A Superior Court judge sealed Sweeney’s lawsuit, saying disclosure could cause “serious injury to a person or entity.” Sweeney died at age 70 in July 2011, after which the suit was withdrawn.

For a time, it seemed that his claims had died with him. But in late August of this year, Lagano’s estate filed its lawsuit in federal court against the Prosecutor’s Office, Mordaga and the state Criminal Justice Division.
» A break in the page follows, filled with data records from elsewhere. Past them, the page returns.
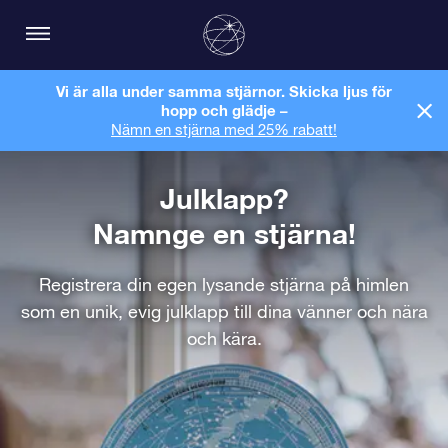
Vi är alla under samma stjärnor. Skicka ljus för
hopp och glädje –
Nämn en stjärna med 25% rabatt!
Julklapp?
Namnge en stjärna!
Registrera din egen lysande stjärna på himlen
som en unik, evig julklapp till dina vänner och nära
och kära.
The suit, which in many instances mirrors Sweeney’s earlier filing, further alleged that unnamed members of the Prosecutor’s Office had told mobsters that Lagano was Sweeney’s confidential informant — thereby causing his death.

Molinelli said his office had no knowledge that Lagano was a state informant.

Frank Lagano Jr., the trustee of the Lagano estate, told The Record in an email message that the aim of his family’s lawsuit is to “unearth the truth.” He added, “This will not happen in Bergen County without the intervention of the federal courts.”

In a statement to The Record, Mordaga defended the handling of the Jersey Boyz case, saying: “The integrity of my detectives and [state police] detectives was beyond reproach.”

Molinelli takes a stand

John Molinelli has had a high-profile decade as prosecutor, gaining attention for his aggressive pursuit of child predators and for solving generation-old murder cases. His office won a corruption conviction earlier this year against Hackensack’s longtime police chief, and he earned praise for his arrests of two suspects in a series of synagogue attacks.

He has attacked the lawsuits head on, asking a judge to find Sweeney’s lawyer, Robert Tandy, in contempt of court for allegedly leaking sealed material to the Lagano family’s lawyer.

Tandy did not comment. But a state judge delivered a blistering critique of Molinelli's request during a hearing last month, saying the prosecutor had scant proof to back up the “naked allegations.”

Superior Court Judge Peter Doyne, the assignment judge in Bergen County, also questioned Molinelli's authority to unilaterally seek contempt charges.

“Twenty years on the bench, and I've never seen an application like this,” Doyne said. He gave Molinelli a week to withdraw it; Molinelli did so last week.

Molinelli has said he also intends to seek sanctions against William H. Buckman, the Lagano family attorney, noting his accusation that investigators stole money “is just an absolute lie from an attorney at law.” He called the allegation “mind-boggling” because, he said, Buckman knows the money was seized under the state’s forfeiture law.

“We have always offered the Lagano family to give us some legitimacy of the money,” Molinelli said. “They have never done that.”

Buckman said the prosecutor would be “way off base” in seeking sanctions against him.

Asked if he had any independent verification of the allegations in the federal lawsuit, beyond the Sweeney complaint, he declined to comment.

“The federal lawsuit has not come into full swing yet,” he said.

And what of the defendants in the gambling case that started it all? Charges filed against 15 of them were thrown out. A grand jury failed to indict Gatto, the reputed Genovese kingpin, who has since died.

Several defendants pleaded guilty to downgraded disorderly persons charges or agreed to a deal with prosecutors and got probation.

A handful skipped court dates and are referred to in current court records as “inactive” fugitives.